Looks like everything is working! Option 2 (providing scripts to download data from an external source) can be similarly implemented, except that the code will download data from an external source and save it on a user's local device, rather than load it locally from the installed package.

At this point, we've made a few changes to our package (like updated the `__init__.py` file and included example data) and we'd likely want to write some more tests to cover any new code we wrote, run all our tests, and release a new version of the package. We'll explore these topics more in **Chapter 5: {ref}`05:Testing`** and versioning and releasing updated packages in **Chapter 7: {ref}`07:Releasing-and-versioning`**.

## Package distribution

Up until now we've mostly been talking about the structure and content of packages, but the final step in the packaging workflow is to create a "distribution package" (which many people in the Python community still refer to simply as a "package"). Right now, our package is a collection of files and folders that's difficult to share, so the goal is to bundle it up into a distribution that can be easily shared (via a file-sharing service or by downloading from a public or private hosting repository) and then easily installed by users (which could just be you) with a simple `pip install` (or equivalent). This distribution should include the source code for your package, along with necessary metadata such as the dependencies of the package, a license (which tells users the terms under which they can use your package), etc.

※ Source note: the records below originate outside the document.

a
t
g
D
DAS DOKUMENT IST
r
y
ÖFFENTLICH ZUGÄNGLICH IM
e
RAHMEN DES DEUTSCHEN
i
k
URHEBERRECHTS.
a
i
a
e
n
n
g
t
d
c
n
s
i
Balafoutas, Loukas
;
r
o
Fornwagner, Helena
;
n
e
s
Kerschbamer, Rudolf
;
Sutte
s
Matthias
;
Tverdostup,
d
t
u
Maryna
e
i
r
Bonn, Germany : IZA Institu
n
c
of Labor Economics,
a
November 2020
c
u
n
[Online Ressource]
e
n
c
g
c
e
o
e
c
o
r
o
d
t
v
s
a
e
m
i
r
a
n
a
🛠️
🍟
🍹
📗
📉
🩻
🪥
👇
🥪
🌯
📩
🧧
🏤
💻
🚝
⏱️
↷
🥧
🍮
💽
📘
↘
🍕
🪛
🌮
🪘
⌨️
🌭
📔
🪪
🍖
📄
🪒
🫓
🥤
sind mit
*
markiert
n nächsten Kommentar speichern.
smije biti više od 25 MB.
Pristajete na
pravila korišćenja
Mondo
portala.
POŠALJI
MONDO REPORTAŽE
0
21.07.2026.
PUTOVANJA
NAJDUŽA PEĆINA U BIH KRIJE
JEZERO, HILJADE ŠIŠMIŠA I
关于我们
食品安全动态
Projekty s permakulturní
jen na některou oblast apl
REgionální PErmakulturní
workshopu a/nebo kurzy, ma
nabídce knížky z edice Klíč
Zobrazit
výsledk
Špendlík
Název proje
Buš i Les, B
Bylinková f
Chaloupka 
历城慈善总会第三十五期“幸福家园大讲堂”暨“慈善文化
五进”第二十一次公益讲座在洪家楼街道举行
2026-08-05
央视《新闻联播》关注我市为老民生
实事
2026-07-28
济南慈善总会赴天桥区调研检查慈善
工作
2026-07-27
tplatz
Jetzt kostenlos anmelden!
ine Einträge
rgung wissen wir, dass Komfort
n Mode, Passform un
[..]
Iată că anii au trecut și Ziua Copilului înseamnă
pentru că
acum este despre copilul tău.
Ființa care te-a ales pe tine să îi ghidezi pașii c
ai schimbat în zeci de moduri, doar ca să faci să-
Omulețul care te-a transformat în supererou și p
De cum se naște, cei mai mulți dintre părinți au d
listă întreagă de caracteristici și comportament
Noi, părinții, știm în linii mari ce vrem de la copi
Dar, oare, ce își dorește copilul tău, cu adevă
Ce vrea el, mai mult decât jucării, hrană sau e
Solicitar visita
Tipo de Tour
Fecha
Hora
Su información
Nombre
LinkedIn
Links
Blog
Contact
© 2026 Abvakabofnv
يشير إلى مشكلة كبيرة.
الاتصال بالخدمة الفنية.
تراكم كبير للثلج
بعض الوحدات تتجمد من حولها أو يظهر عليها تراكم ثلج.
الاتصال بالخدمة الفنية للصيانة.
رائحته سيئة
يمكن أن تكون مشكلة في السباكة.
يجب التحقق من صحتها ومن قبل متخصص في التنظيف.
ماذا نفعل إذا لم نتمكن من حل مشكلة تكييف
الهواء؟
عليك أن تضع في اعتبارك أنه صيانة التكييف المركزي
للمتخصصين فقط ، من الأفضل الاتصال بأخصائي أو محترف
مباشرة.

Modern packaging tools like `poetry` (and others we'll discuss in a later section), aim to make the process of creating distributions as seamless and accessible as possible, so that developers don't have to worry too much about the low-level details. However, it's useful for prospective Python packagers to have a basic knowledge of what a distribution is and the two primary distribution types in Python: source distributions and built distributions.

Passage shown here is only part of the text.